Wireless device 150 is constructed to operate a separation process such as 
separation process 75 discussed with reference to FIG. 3. Wireless device 150 
has a housing 152 that is sized to be held in the hand of user. The housing 
may be in the traditional "candybar" rectangular shape, where the user 
always has access to the display, keypad, microphone, and earpiece. 

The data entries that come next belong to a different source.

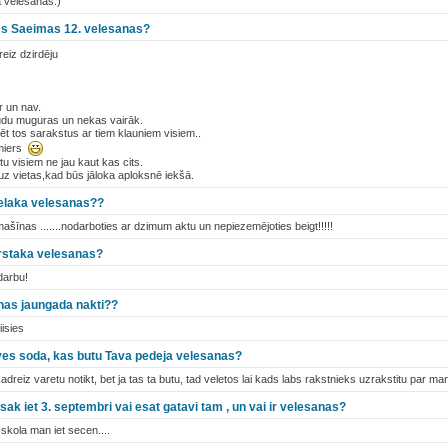
a vēlēšanās:)
ms Saeimas 12. velesanas?
reiz dzirdēju
r un nav.
 sūdu muguras un nekas vairāk.
dēt tos sarakstus ar tiem klauniem visiem..
 miers
ātu visiem ne jau kaut kas cits.
uz vietas,kad būs jāloka aploksnē iekšā.
velaka velesanas??
dmašīnas .......nodarboties ar dzimum aktu un nepiezemējoties beigt!!!!!
arstaka velesanas?
darbu!
nas jaungada nakti??
iisies
aves soda, kas butu Tava pedeja velesanas?
dreiz varetu notikt, bet ja tas ta butu, tad veletos lai kads labs rakstnieks uzrakstitu par man
sak iet 3. septembri vai esat gatavi tam , un vai ir velesanas?
o skola man iet secen....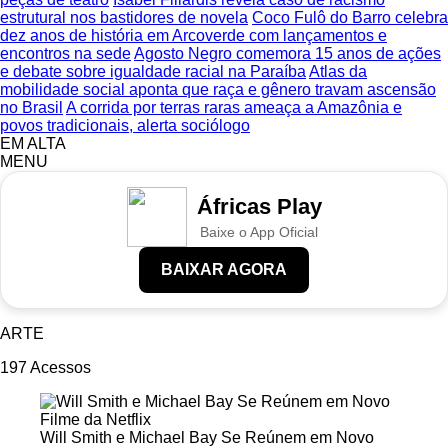
estrutural nos bastidores de novela
Coco Fulô do Barro celebra
dez anos de história em Arcoverde com lançamentos e
encontros na sede
Agosto Negro comemora 15 anos de ações
e debate sobre igualdade racial na Paraíba
Atlas da
mobilidade social aponta que raça e gênero travam ascensão
no Brasil
A corrida por terras raras ameaça a Amazônia e
povos tradicionais, alerta sociólogo
EM ALTA
MENU
Áfricas Play
Baixe o App Oficial
BAIXAR AGORA
ARTE
197
Acessos
Will Smith e Michael Bay Se Reúnem em Novo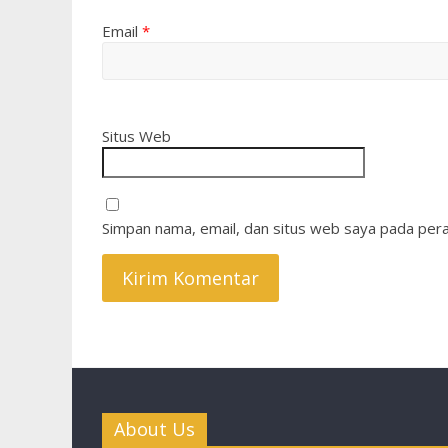
Email
*
Situs Web
Simpan nama, email, dan situs web saya pada pera
About Us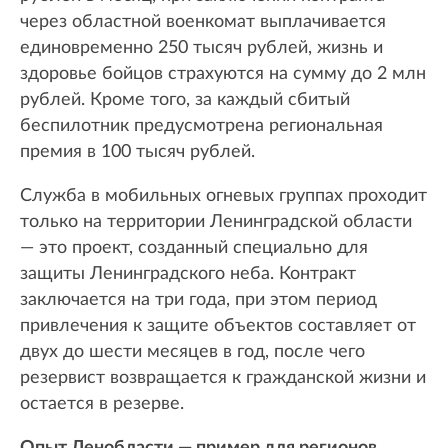
через областной военкомат выплачивается
единовременно 250 тысяч рублей, жизнь и
здоровье бойцов страхуются на сумму до 2 млн
рублей. Кроме того, за каждый сбитый
беспилотник предусмотрена региональная
премия в 100 тысяч рублей.
Служба в мобильных огневых группах проходит
только на территории Ленинградской области
— это проект, созданный специально для
защиты Ленинградского неба. Контракт
заключается на три года, при этом период
привлечения к защите объектов составляет от
двух до шести месяцев в год, после чего
резервист возвращается к гражданской жизни и
остается в резерве.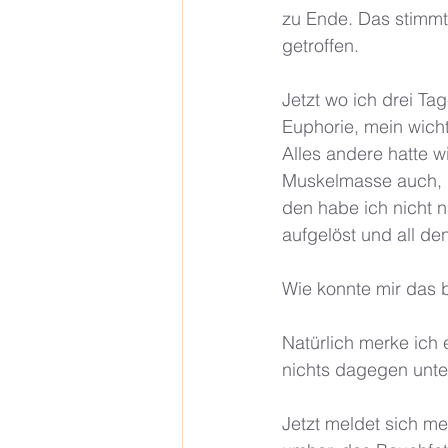
zu Ende. Das stimmt 
getroffen. 
Jetzt wo ich drei Ta
Euphorie, mein wicht
Alles andere hatte w
Muskelmasse auch, d
den habe ich nicht 
aufgelöst und all de
Wie konnte mir das b
Natürlich merke ich e
nichts dagegen unte
Jetzt meldet sich me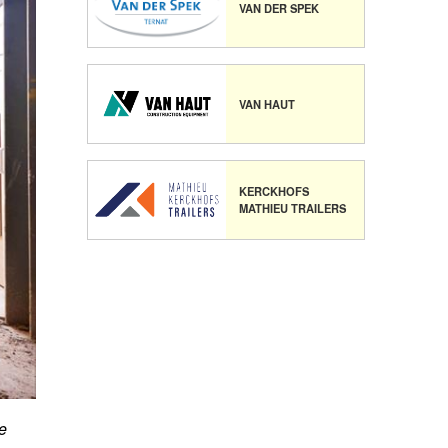
VAN DER SPEK
VAN HAUT
KERCKHOFS
MATHIEU TRAILERS
ke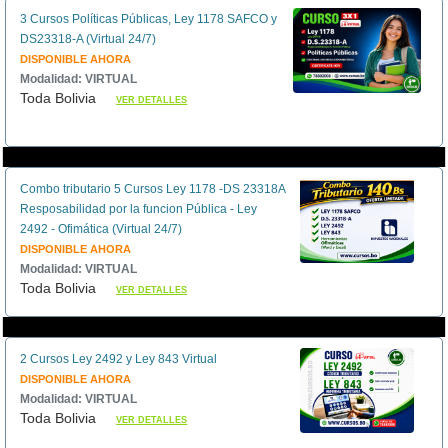
3 Cursos Políticas Públicas, Ley 1178 SAFCO y
DS23318-A (Virtual 24/7)
DISPONIBLE AHORA
Modalidad: VIRTUAL
Toda Bolivia
VER DETALLES
Combo tributario 5 Cursos Ley 1178 -DS 23318A
Resposabilidad por la funcion Pública - Ley
2492 - Ofimática (Virtual 24/7)
DISPONIBLE AHORA
Modalidad: VIRTUAL
Toda Bolivia
VER DETALLES
2 Cursos Ley 2492 y Ley 843 Virtual
DISPONIBLE AHORA
Modalidad: VIRTUAL
Toda Bolivia
VER DETALLES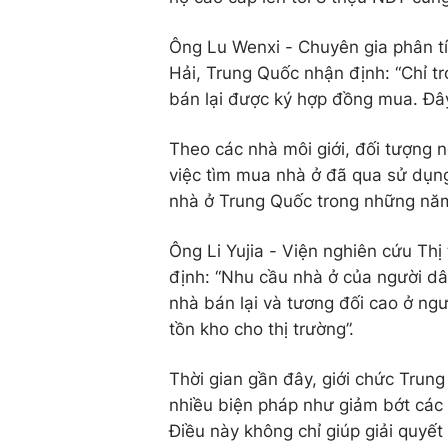
Ông Lu Wenxi - Chuyên gia phân tí
Hải, Trung Quốc nhận định: “Chỉ t
bán lại được ký hợp đồng mua. Đây
Theo các nhà môi giới, đối tượng 
việc tìm mua nhà ở đã qua sử dụng
nhà ở Trung Quốc trong những năm
Ông Li Yujia - Viện nghiên cứu T
định: “Nhu cầu nhà ở của người dân
nhà bán lại và tương đối cao ở ngư
tồn kho cho thị trường”.
Thời gian gần đây, giới chức Trun
nhiều biện pháp như giảm bớt các 
Điều này không chỉ giúp giải quyế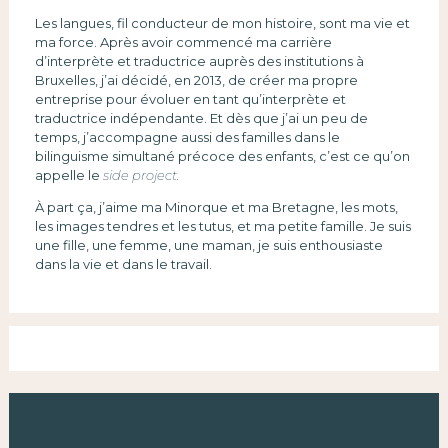
Les langues, fil conducteur de mon histoire, sont ma vie et
ma force. Après avoir commencé ma carrière
d’interprète et traductrice auprès des institutions à
Bruxelles, j’ai décidé, en 2013, de créer ma propre
entreprise pour évoluer en tant qu’interprète et
traductrice indépendante. Et dès que j’ai un peu de
temps, j’accompagne aussi des familles dans le
bilinguisme simultané précoce des enfants, c’est ce qu’on
appelle le
side project.
À part ça, j’aime ma Minorque et ma Bretagne, les mots,
les images tendres et les tutus, et ma petite famille. Je suis
une fille, une femme, une maman, je suis enthousiaste
dans la vie et dans le travail.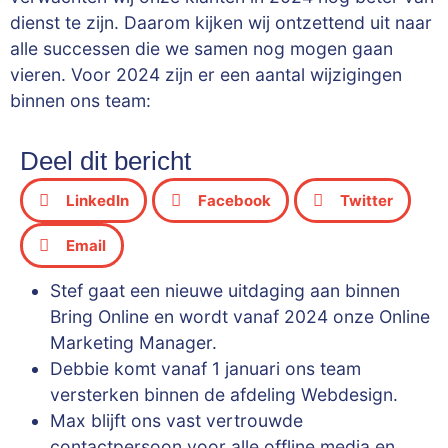
dienst te zijn. Daarom kijken wij ontzettend uit naar
alle successen die we samen nog mogen gaan
vieren. Voor 2024 zijn er een aantal wijzigingen
binnen ons team:
Deel dit bericht
LinkedIn
Facebook
Twitter
Email
Stef gaat een nieuwe uitdaging aan binnen
Bring Online en wordt vanaf 2024 onze Online
Marketing Manager.
Debbie komt vanaf 1 januari ons team
versterken binnen de afdeling Webdesign.
Max blijft ons vast vertrouwde
contactpersoon voor alle offline media en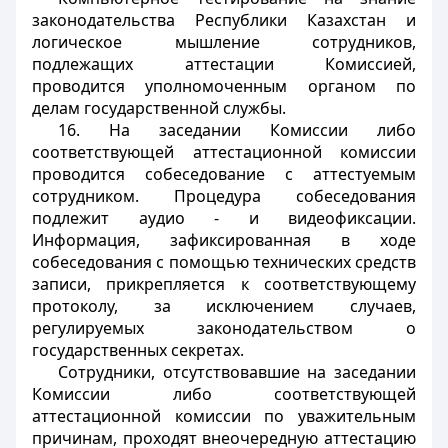
законодательства Республики Казахстан и
логическое мышление сотрудников,
подлежащих аттестации Комиссией,
проводится уполномоченным органом по
делам государственной службы.
16. На заседании Комиссии либо
соответствующей аттестационной комиссии
проводится собеседование с аттестуемым
сотрудником. Процедура собеседования
подлежит аудио - и видеофиксации.
Информация, зафиксированная в ходе
собеседования с помощью технических средств
записи, прикрепляется к соответствующему
протоколу, за исключением случаев,
регулируемых законодательством о
государственных секретах.
Сотрудники, отсутствовавшие на заседании
Комиссии либо соответствующей
аттестационной комиссии по уважительным
причинам, проходят внеочередную аттестацию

Alternatively, the housing may be in the "clamshell" flip-phone shape, where 
the phone is in two hinged portions. In the flip-phone, the user opens the 
housing to access the display, keypad, microphone, and earpiece. It will be 
understood that other physical arrangements may used for the housing. Also, 
although the wireless device is illustrated as a wireless handset, it will be 
understood that the wireless device may be in the form of a personal data 
assistant, a hands-free car kit, a walkie-talkie, a commercial-band radio, a 
portable telephone handset, or other portable device that enables a user to 
verbally communicate over a wireless air interface. 

[0054] Wireless device 150 has at least two microphones 155 and 156 
mounted on the housing. Preferably, each microphone is positioned to permit 
a direct communication path to the speaker. A direct communication path 
exists if there are no physical obstructions between the speaker's mouth and 
the microphones. As illustrated, microphone 155 is positioned at the lower 
left portion of the housing 152, with no obstructions to the speaker's mouth, 
which is identified by position 158. Microphone 156 is positioned at the 
lower right portion of the housing 152, with no obstructions to the speaker's 
mouth, so also has a direct path to position 158. Microphone 156 is spaced 
apart from microphone 155 by a distance 157. Such distance 157 is 
determined so that the input signals are not identical nor completely distinct 
in the two microphones, but comprises some overlap in the two signals. 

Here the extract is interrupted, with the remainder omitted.